As natural as breastfeeding is, it isn’t always intuitive. Questions abound. How do you know if your baby is getting enough to eat? How do you maintain a good supply of milk? Here is a rundown of some of the most common concerns of breastfeeding moms.
Breastfeeding is a wonderful decision for both baby and you. Breastfeeding can help protect infants from a variety of diseases and health conditions, including respiratory tract and ear infections, as well as childhood obesity. For mom, breastfeeding can decrease postpartum bleeding and the risk of certain cancers.
How Often Should My Baby Feed?
During the first few weeks after birth infants feed quite frequently, about every 2-3 hours, which equals about 8-12 feedings per day!
There are times your baby may feed more often:
- “Cluster feeding” in your newborn’s first few days stimulates your body to start producing milk.

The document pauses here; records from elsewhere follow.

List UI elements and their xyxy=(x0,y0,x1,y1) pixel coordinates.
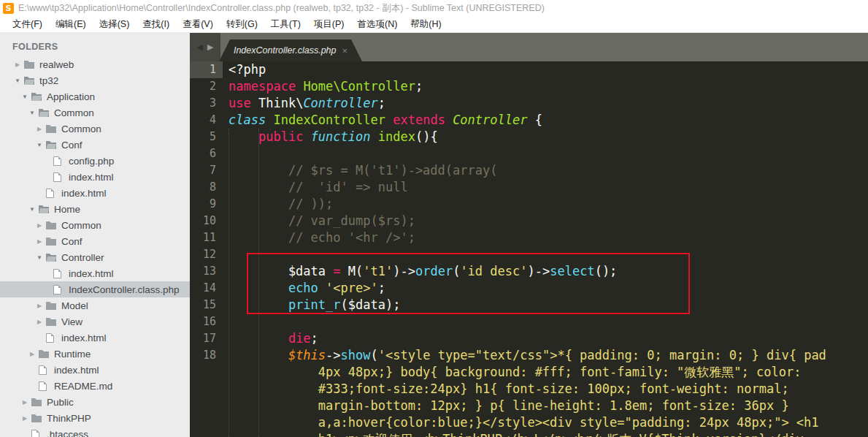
code-line[interactable]: margin-bottom: 12px; } p{ line-height: 1… xyxy=(190,398,868,414)
tree-folder-Model[interactable]: ▶Model xyxy=(0,297,190,314)
tree-folder-Home[interactable]: ▼Home xyxy=(0,201,190,217)
tree-file-README.md[interactable]: README.md xyxy=(0,378,190,394)
tree-file-index.html[interactable]: index.html xyxy=(0,362,190,378)
tree-file-index.html[interactable]: index.html xyxy=(0,265,190,281)
chevron-down-icon[interactable]: ▼ xyxy=(34,254,45,261)
code-line[interactable]: 18 $this->show('<style type="text/css">*… xyxy=(190,347,868,364)
code-text: echo '<pre>'; xyxy=(223,280,868,297)
tree-item-label: Runtime xyxy=(54,349,91,360)
menu-bar: 文件(F)编辑(E)选择(S)查找(I)查看(V)转到(G)工具(T)项目(P)… xyxy=(0,16,868,33)
code-line[interactable]: 4px 48px;} body{ background: #fff; font-… xyxy=(190,364,868,381)
tree-folder-Common[interactable]: ▼Common xyxy=(0,104,190,121)
code-line[interactable]: 10 // var_dump($rs); xyxy=(190,213,868,229)
folders-header: FOLDERS xyxy=(0,39,190,56)
code-line[interactable]: a,a:hover{color:blue;}</style><div style… xyxy=(190,414,868,431)
code-line[interactable]: 2namespace Home\Controller; xyxy=(190,78,868,95)
code-line[interactable]: h1><p>欢迎使用 <b>ThinkPHP</b>!</p><br/>版本 V… xyxy=(190,431,868,437)
tree-folder-Common[interactable]: ▶Common xyxy=(0,217,190,233)
code-line[interactable]: 8 // 'id' => null xyxy=(190,179,868,196)
menu-item[interactable]: 查看(V) xyxy=(176,16,220,33)
code-area[interactable]: 1<?php2namespace Home\Controller;3use Th… xyxy=(190,61,868,437)
tree-file-index.html[interactable]: index.html xyxy=(0,330,190,346)
tree-folder-Conf[interactable]: ▼Conf xyxy=(0,137,190,153)
code-line[interactable]: 17 die; xyxy=(190,330,868,347)
folder-icon xyxy=(45,316,58,327)
code-line[interactable]: 15 print_r($data); xyxy=(190,297,868,314)
folder-icon xyxy=(31,413,43,423)
line-number: 6 xyxy=(190,145,223,162)
tree-folder-realweb[interactable]: ▶realweb xyxy=(0,56,190,72)
chevron-right-icon[interactable]: ▶ xyxy=(34,222,45,229)
chevron-down-icon[interactable]: ▼ xyxy=(26,110,38,116)
tree-item-label: Common xyxy=(54,107,94,118)
chevron-right-icon[interactable]: ▶ xyxy=(34,319,45,325)
code-line[interactable]: 5 public function index(){ xyxy=(190,129,868,145)
tree-folder-Common[interactable]: ▶Common xyxy=(0,121,190,137)
tree-item-label: realweb xyxy=(39,59,74,70)
chevron-down-icon[interactable]: ▼ xyxy=(19,94,31,100)
chevron-down-icon[interactable]: ▼ xyxy=(34,142,45,148)
tab-active[interactable]: IndexController.class.php × xyxy=(219,39,362,61)
code-text: // 'id' => null xyxy=(223,179,868,196)
chevron-right-icon[interactable]: ▶ xyxy=(26,351,38,357)
chevron-right-icon[interactable]: ▶ xyxy=(34,303,45,309)
line-number: 2 xyxy=(190,78,223,95)
menu-item[interactable]: 工具(T) xyxy=(264,16,307,33)
tree-file-IndexController.class.php[interactable]: IndexController.class.php xyxy=(0,281,190,297)
chevron-right-icon[interactable]: ▶ xyxy=(34,238,45,245)
chevron-right-icon[interactable]: ▶ xyxy=(19,399,31,406)
menu-item[interactable]: 项目(P) xyxy=(307,16,351,33)
menu-item[interactable]: 首选项(N) xyxy=(351,16,404,33)
code-line[interactable]: 4class IndexController extends Controlle… xyxy=(190,112,868,129)
code-line[interactable]: 11 // echo '<hr />'; xyxy=(190,229,868,246)
tree-folder-View[interactable]: ▶View xyxy=(0,314,190,330)
tree-folder-Application[interactable]: ▼Application xyxy=(0,88,190,104)
menu-item[interactable]: 转到(G) xyxy=(220,16,264,33)
tree-file-index.html[interactable]: index.html xyxy=(0,185,190,201)
code-line[interactable]: 7 // $rs = M('t1')->add(array( xyxy=(190,162,868,179)
menu-item[interactable]: 编辑(E) xyxy=(49,16,93,33)
code-line[interactable]: 6 xyxy=(190,145,868,162)
tree-folder-Runtime[interactable]: ▶Runtime xyxy=(0,346,190,362)
code-line[interactable]: #333;font-size:24px} h1{ font-size: 100p… xyxy=(190,381,868,398)
code-text: 4px 48px;} body{ background: #fff; font-… xyxy=(223,364,868,381)
tree-file-index.html[interactable]: index.html xyxy=(0,169,190,185)
code-line[interactable]: 1<?php xyxy=(190,61,868,78)
line-number: 9 xyxy=(190,196,223,213)
chevron-right-icon[interactable]: ▶ xyxy=(12,61,23,68)
chevron-right-icon[interactable]: ▶ xyxy=(19,415,31,422)
menu-item[interactable]: 帮助(H) xyxy=(404,16,448,33)
menu-item[interactable]: 文件(F) xyxy=(6,16,49,33)
tree-folder-Controller[interactable]: ▼Controller xyxy=(0,249,190,265)
chevron-down-icon[interactable]: ▼ xyxy=(12,77,23,84)
tree-file-.htaccess[interactable]: .htaccess xyxy=(0,426,190,437)
chevron-down-icon[interactable]: ▼ xyxy=(26,206,38,213)
line-number: 13 xyxy=(190,263,223,280)
code-line[interactable]: 3use Think\Controller; xyxy=(190,95,868,112)
tree-folder-tp32[interactable]: ▼tp32 xyxy=(0,72,190,88)
menu-item[interactable]: 选择(S) xyxy=(93,16,137,33)
tree-item-label: View xyxy=(61,316,82,327)
line-number: 17 xyxy=(190,330,223,347)
tree-file-config.php[interactable]: config.php xyxy=(0,153,190,169)
chevron-right-icon[interactable]: ▶ xyxy=(34,126,45,132)
code-line[interactable]: 14 echo '<pre>'; xyxy=(190,280,868,297)
code-text xyxy=(223,145,868,162)
tab-close-icon[interactable]: × xyxy=(342,45,348,56)
file-icon xyxy=(38,365,50,376)
code-line[interactable]: 13 $data = M('t1')->order('id desc')->se… xyxy=(190,263,868,280)
code-line[interactable]: 16 xyxy=(190,314,868,330)
menu-item[interactable]: 查找(I) xyxy=(136,16,176,33)
tree-item-label: Common xyxy=(61,220,101,231)
code-line[interactable]: 9 // )); xyxy=(190,196,868,213)
tree-folder-ThinkPHP[interactable]: ▶ThinkPHP xyxy=(0,410,190,426)
line-number: 15 xyxy=(190,297,223,314)
nav-back-icon[interactable]: ◀ xyxy=(197,43,203,51)
folder-open-icon xyxy=(45,252,58,262)
code-line[interactable]: 12 xyxy=(190,246,868,263)
folder-icon xyxy=(45,236,58,246)
tree-folder-Conf[interactable]: ▶Conf xyxy=(0,233,190,249)
nav-forward-icon[interactable]: ▶ xyxy=(207,43,213,51)
code-text: $this->show('<style type="text/css">*{ p… xyxy=(223,347,868,364)
tree-folder-Public[interactable]: ▶Public xyxy=(0,394,190,410)
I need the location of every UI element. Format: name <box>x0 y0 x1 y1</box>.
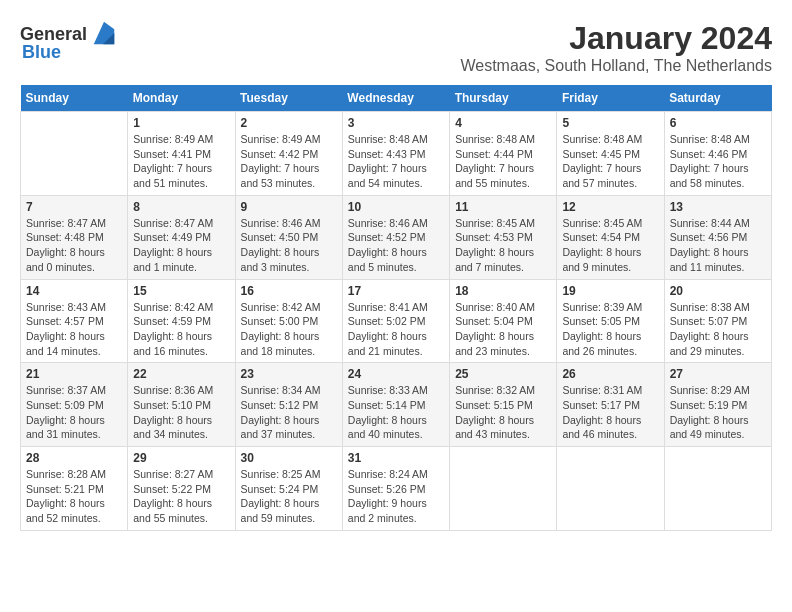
calendar-cell: 30Sunrise: 8:25 AM Sunset: 5:24 PM Dayli… <box>235 447 342 531</box>
day-number: 13 <box>670 200 766 214</box>
day-number: 9 <box>241 200 337 214</box>
col-header-thursday: Thursday <box>450 85 557 112</box>
day-info: Sunrise: 8:34 AM Sunset: 5:12 PM Dayligh… <box>241 383 337 442</box>
day-info: Sunrise: 8:42 AM Sunset: 4:59 PM Dayligh… <box>133 300 229 359</box>
day-number: 24 <box>348 367 444 381</box>
calendar-cell: 24Sunrise: 8:33 AM Sunset: 5:14 PM Dayli… <box>342 363 449 447</box>
day-info: Sunrise: 8:24 AM Sunset: 5:26 PM Dayligh… <box>348 467 444 526</box>
day-number: 28 <box>26 451 122 465</box>
subtitle: Westmaas, South Holland, The Netherlands <box>460 57 772 75</box>
day-info: Sunrise: 8:31 AM Sunset: 5:17 PM Dayligh… <box>562 383 658 442</box>
day-info: Sunrise: 8:25 AM Sunset: 5:24 PM Dayligh… <box>241 467 337 526</box>
week-row-4: 21Sunrise: 8:37 AM Sunset: 5:09 PM Dayli… <box>21 363 772 447</box>
calendar-cell: 16Sunrise: 8:42 AM Sunset: 5:00 PM Dayli… <box>235 279 342 363</box>
calendar-cell: 25Sunrise: 8:32 AM Sunset: 5:15 PM Dayli… <box>450 363 557 447</box>
week-row-5: 28Sunrise: 8:28 AM Sunset: 5:21 PM Dayli… <box>21 447 772 531</box>
calendar-cell: 13Sunrise: 8:44 AM Sunset: 4:56 PM Dayli… <box>664 195 771 279</box>
day-number: 26 <box>562 367 658 381</box>
calendar-cell: 27Sunrise: 8:29 AM Sunset: 5:19 PM Dayli… <box>664 363 771 447</box>
day-number: 14 <box>26 284 122 298</box>
day-info: Sunrise: 8:33 AM Sunset: 5:14 PM Dayligh… <box>348 383 444 442</box>
calendar-cell: 4Sunrise: 8:48 AM Sunset: 4:44 PM Daylig… <box>450 112 557 196</box>
day-number: 10 <box>348 200 444 214</box>
col-header-saturday: Saturday <box>664 85 771 112</box>
calendar-cell: 20Sunrise: 8:38 AM Sunset: 5:07 PM Dayli… <box>664 279 771 363</box>
logo-icon <box>90 20 118 48</box>
calendar-cell: 2Sunrise: 8:49 AM Sunset: 4:42 PM Daylig… <box>235 112 342 196</box>
day-info: Sunrise: 8:29 AM Sunset: 5:19 PM Dayligh… <box>670 383 766 442</box>
day-info: Sunrise: 8:48 AM Sunset: 4:43 PM Dayligh… <box>348 132 444 191</box>
day-number: 16 <box>241 284 337 298</box>
day-number: 18 <box>455 284 551 298</box>
calendar-cell: 5Sunrise: 8:48 AM Sunset: 4:45 PM Daylig… <box>557 112 664 196</box>
day-number: 17 <box>348 284 444 298</box>
day-number: 5 <box>562 116 658 130</box>
day-number: 22 <box>133 367 229 381</box>
day-info: Sunrise: 8:32 AM Sunset: 5:15 PM Dayligh… <box>455 383 551 442</box>
day-info: Sunrise: 8:42 AM Sunset: 5:00 PM Dayligh… <box>241 300 337 359</box>
day-info: Sunrise: 8:36 AM Sunset: 5:10 PM Dayligh… <box>133 383 229 442</box>
calendar-cell: 21Sunrise: 8:37 AM Sunset: 5:09 PM Dayli… <box>21 363 128 447</box>
col-header-tuesday: Tuesday <box>235 85 342 112</box>
day-number: 25 <box>455 367 551 381</box>
calendar-cell: 26Sunrise: 8:31 AM Sunset: 5:17 PM Dayli… <box>557 363 664 447</box>
calendar-cell: 31Sunrise: 8:24 AM Sunset: 5:26 PM Dayli… <box>342 447 449 531</box>
calendar-cell <box>450 447 557 531</box>
col-header-monday: Monday <box>128 85 235 112</box>
day-info: Sunrise: 8:39 AM Sunset: 5:05 PM Dayligh… <box>562 300 658 359</box>
calendar-cell: 6Sunrise: 8:48 AM Sunset: 4:46 PM Daylig… <box>664 112 771 196</box>
title-block: January 2024 Westmaas, South Holland, Th… <box>460 20 772 75</box>
calendar-cell: 14Sunrise: 8:43 AM Sunset: 4:57 PM Dayli… <box>21 279 128 363</box>
calendar-cell: 1Sunrise: 8:49 AM Sunset: 4:41 PM Daylig… <box>128 112 235 196</box>
day-number: 30 <box>241 451 337 465</box>
col-header-friday: Friday <box>557 85 664 112</box>
calendar-cell: 28Sunrise: 8:28 AM Sunset: 5:21 PM Dayli… <box>21 447 128 531</box>
page-header: General Blue January 2024 Westmaas, Sout… <box>20 20 772 75</box>
col-header-wednesday: Wednesday <box>342 85 449 112</box>
day-info: Sunrise: 8:45 AM Sunset: 4:54 PM Dayligh… <box>562 216 658 275</box>
calendar-cell: 12Sunrise: 8:45 AM Sunset: 4:54 PM Dayli… <box>557 195 664 279</box>
calendar-cell: 29Sunrise: 8:27 AM Sunset: 5:22 PM Dayli… <box>128 447 235 531</box>
calendar-header-row: SundayMondayTuesdayWednesdayThursdayFrid… <box>21 85 772 112</box>
logo: General Blue <box>20 20 118 63</box>
day-info: Sunrise: 8:49 AM Sunset: 4:41 PM Dayligh… <box>133 132 229 191</box>
day-number: 11 <box>455 200 551 214</box>
day-number: 27 <box>670 367 766 381</box>
day-info: Sunrise: 8:48 AM Sunset: 4:45 PM Dayligh… <box>562 132 658 191</box>
day-number: 31 <box>348 451 444 465</box>
calendar-cell: 23Sunrise: 8:34 AM Sunset: 5:12 PM Dayli… <box>235 363 342 447</box>
calendar-cell: 11Sunrise: 8:45 AM Sunset: 4:53 PM Dayli… <box>450 195 557 279</box>
calendar-cell: 22Sunrise: 8:36 AM Sunset: 5:10 PM Dayli… <box>128 363 235 447</box>
calendar-cell: 19Sunrise: 8:39 AM Sunset: 5:05 PM Dayli… <box>557 279 664 363</box>
day-info: Sunrise: 8:47 AM Sunset: 4:49 PM Dayligh… <box>133 216 229 275</box>
calendar-cell <box>21 112 128 196</box>
day-info: Sunrise: 8:43 AM Sunset: 4:57 PM Dayligh… <box>26 300 122 359</box>
day-info: Sunrise: 8:28 AM Sunset: 5:21 PM Dayligh… <box>26 467 122 526</box>
main-title: January 2024 <box>460 20 772 57</box>
col-header-sunday: Sunday <box>21 85 128 112</box>
day-info: Sunrise: 8:40 AM Sunset: 5:04 PM Dayligh… <box>455 300 551 359</box>
day-info: Sunrise: 8:47 AM Sunset: 4:48 PM Dayligh… <box>26 216 122 275</box>
day-number: 1 <box>133 116 229 130</box>
week-row-1: 1Sunrise: 8:49 AM Sunset: 4:41 PM Daylig… <box>21 112 772 196</box>
calendar-cell: 7Sunrise: 8:47 AM Sunset: 4:48 PM Daylig… <box>21 195 128 279</box>
day-info: Sunrise: 8:48 AM Sunset: 4:44 PM Dayligh… <box>455 132 551 191</box>
calendar-cell: 15Sunrise: 8:42 AM Sunset: 4:59 PM Dayli… <box>128 279 235 363</box>
calendar-cell: 9Sunrise: 8:46 AM Sunset: 4:50 PM Daylig… <box>235 195 342 279</box>
day-number: 19 <box>562 284 658 298</box>
day-info: Sunrise: 8:44 AM Sunset: 4:56 PM Dayligh… <box>670 216 766 275</box>
week-row-2: 7Sunrise: 8:47 AM Sunset: 4:48 PM Daylig… <box>21 195 772 279</box>
day-number: 23 <box>241 367 337 381</box>
day-number: 2 <box>241 116 337 130</box>
day-info: Sunrise: 8:38 AM Sunset: 5:07 PM Dayligh… <box>670 300 766 359</box>
day-info: Sunrise: 8:46 AM Sunset: 4:52 PM Dayligh… <box>348 216 444 275</box>
calendar-cell <box>664 447 771 531</box>
calendar-cell: 17Sunrise: 8:41 AM Sunset: 5:02 PM Dayli… <box>342 279 449 363</box>
day-number: 15 <box>133 284 229 298</box>
day-info: Sunrise: 8:48 AM Sunset: 4:46 PM Dayligh… <box>670 132 766 191</box>
day-number: 3 <box>348 116 444 130</box>
day-number: 21 <box>26 367 122 381</box>
day-number: 7 <box>26 200 122 214</box>
calendar-cell: 3Sunrise: 8:48 AM Sunset: 4:43 PM Daylig… <box>342 112 449 196</box>
calendar-cell <box>557 447 664 531</box>
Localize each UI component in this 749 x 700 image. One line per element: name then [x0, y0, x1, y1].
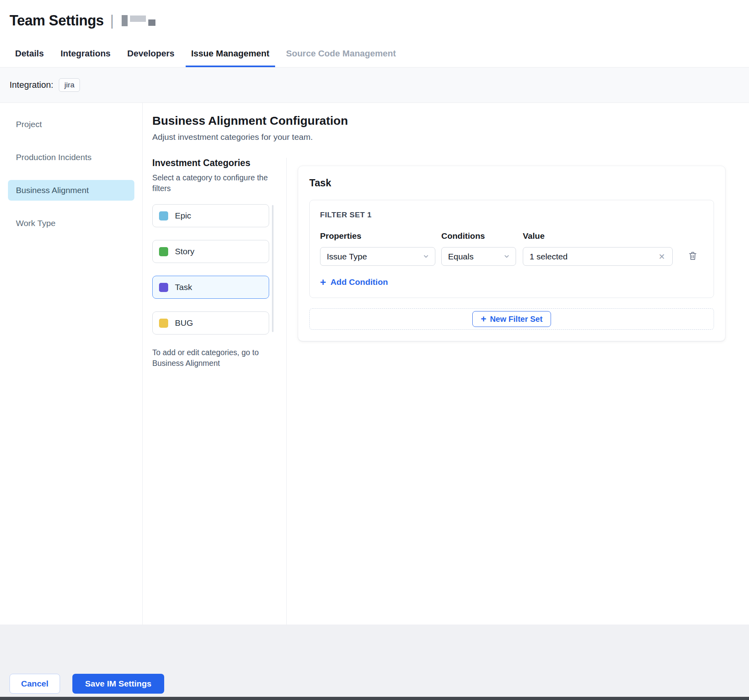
task-card-title: Task: [309, 177, 714, 189]
team-settings-page: Team Settings | Details Integrations Dev…: [0, 0, 749, 700]
trash-icon: [688, 251, 698, 263]
story-color-swatch: [159, 247, 168, 256]
add-condition-button[interactable]: + Add Condition: [320, 277, 388, 287]
sidebar-item-business-alignment[interactable]: Business Alignment: [8, 180, 134, 201]
settings-sidebar: Project Production Incidents Business Al…: [0, 103, 143, 625]
category-task[interactable]: Task: [152, 276, 269, 299]
cancel-button[interactable]: Cancel: [10, 674, 60, 694]
conditions-select-value: Equals: [448, 252, 473, 261]
new-filter-set-zone: + New Filter Set: [309, 308, 714, 330]
sidebar-item-production-incidents[interactable]: Production Incidents: [8, 147, 134, 168]
category-label: Story: [175, 247, 194, 256]
redacted-block: [122, 15, 128, 26]
filter-set-title: FILTER SET 1: [320, 211, 703, 219]
tab-integrations[interactable]: Integrations: [55, 41, 116, 67]
value-header: Value: [523, 231, 673, 241]
value-multiselect[interactable]: 1 selected ✕: [523, 247, 673, 266]
redacted-block: [130, 15, 146, 22]
properties-select-value: Issue Type: [327, 252, 367, 261]
config-columns: Investment Categories Select a category …: [152, 158, 739, 625]
categories-title: Investment Categories: [152, 158, 278, 168]
category-label: BUG: [175, 318, 193, 328]
tab-source-code-management[interactable]: Source Code Management: [281, 41, 402, 67]
content-area: Project Production Incidents Business Al…: [0, 103, 749, 625]
tab-details[interactable]: Details: [10, 41, 49, 67]
new-filter-set-label: New Filter Set: [490, 315, 542, 324]
category-config-panel: Task FILTER SET 1 Properties Conditions …: [287, 158, 739, 625]
properties-select[interactable]: Issue Type: [320, 247, 435, 266]
new-filter-set-button[interactable]: + New Filter Set: [472, 311, 551, 327]
filter-headers: Properties Conditions Value: [320, 231, 703, 241]
title-separator: |: [110, 12, 114, 29]
plus-icon: +: [481, 314, 486, 324]
chevron-down-icon: [503, 253, 510, 260]
chevron-down-icon: [423, 253, 429, 260]
tab-developers[interactable]: Developers: [122, 41, 180, 67]
category-epic[interactable]: Epic: [152, 204, 269, 227]
filter-condition-row: Issue Type Equals: [320, 247, 703, 266]
categories-scrollbar[interactable]: [272, 205, 274, 332]
page-title: Team Settings: [10, 12, 104, 29]
category-bug[interactable]: BUG: [152, 311, 269, 335]
close-icon[interactable]: ✕: [657, 251, 667, 262]
epic-color-swatch: [159, 211, 168, 220]
top-bar: Team Settings |: [0, 0, 749, 41]
business-alignment-config: Business Alignment Configuration Adjust …: [143, 103, 749, 625]
conditions-select[interactable]: Equals: [441, 247, 516, 266]
tab-issue-management[interactable]: Issue Management: [186, 41, 275, 67]
investment-categories: Investment Categories Select a category …: [152, 158, 287, 625]
categories-subtitle: Select a category to configure the filte…: [152, 172, 272, 194]
properties-header: Properties: [320, 231, 435, 241]
category-label: Epic: [175, 211, 191, 220]
category-label: Task: [175, 282, 192, 292]
bug-color-swatch: [159, 319, 168, 328]
redacted-team-name: [122, 15, 155, 26]
task-color-swatch: [159, 283, 168, 292]
section-subtitle: Adjust investment categories for your te…: [152, 132, 739, 142]
integration-row: Integration: jira: [0, 68, 749, 103]
categories-footnote: To add or edit categories, go to Busines…: [152, 347, 272, 369]
bottom-edge-strip: [0, 697, 749, 700]
plus-icon: +: [320, 277, 326, 287]
save-im-settings-button[interactable]: Save IM Settings: [72, 674, 164, 694]
filter-set-1: FILTER SET 1 Properties Conditions Value…: [309, 200, 714, 298]
categories-list: Epic Story Task BUG: [152, 204, 272, 335]
conditions-header: Conditions: [441, 231, 516, 241]
integration-badge: jira: [59, 78, 80, 92]
add-condition-label: Add Condition: [330, 277, 388, 287]
delete-condition-button[interactable]: [688, 251, 698, 263]
redacted-block: [148, 19, 155, 26]
sidebar-item-work-type[interactable]: Work Type: [8, 213, 134, 234]
integration-label: Integration:: [10, 80, 53, 90]
value-multiselect-value: 1 selected: [530, 252, 568, 261]
task-card: Task FILTER SET 1 Properties Conditions …: [298, 166, 726, 341]
sidebar-item-project[interactable]: Project: [8, 114, 134, 135]
settings-tabs: Details Integrations Developers Issue Ma…: [0, 41, 749, 68]
section-title: Business Alignment Configuration: [152, 114, 739, 128]
category-story[interactable]: Story: [152, 240, 269, 263]
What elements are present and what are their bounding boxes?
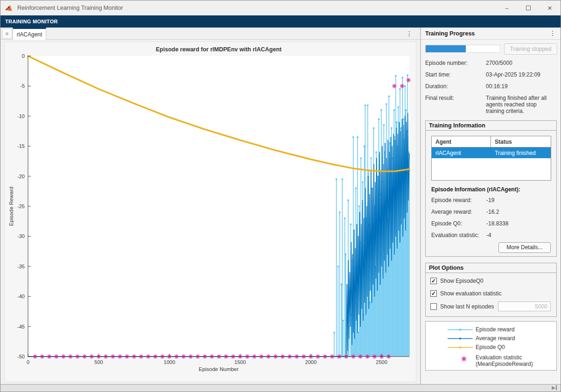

- Growth spurts typically take place around 2 weeks, 6 weeks, and 3 months.
Pay close attention to hunger cues from your baby letting you know they need more. Common hunger cues are sucking on a fist, making smacking sounds with their lips, and rooting (a newborn reflex where the infant turns his/her face when their cheek is stroked and makes sucking motions with their mouth).
If your newborn is particularly sleepy (which many are) make sure to wake them when it is time to feed or if you feel they fell asleep mid-feed. This is especially important during those first few days which are the most critical when it comes to breastmilk production and weight gain. This may mean setting an alarm or stimulating the infant by undressing, changing a diaper, stroking their cheek, or playing with his/her feet.
Are They Getting Enough?
One of the most common concerns of breastfeeding moms is whether their baby is getting enough milk. Some good indicators to look for include:
- Breastfeeding at least 8 times in a 24-hour period
- Breastfeeding for 10 minutes or more in a rhythmic suck/swallow/pause/suck pattern
- Not displaying any feeding cues after a feed
- Gaining weight (Note: it is normal for infants to lose up to 10% of their birth weight in the first few days and regain that weight by about 2 weeks of age)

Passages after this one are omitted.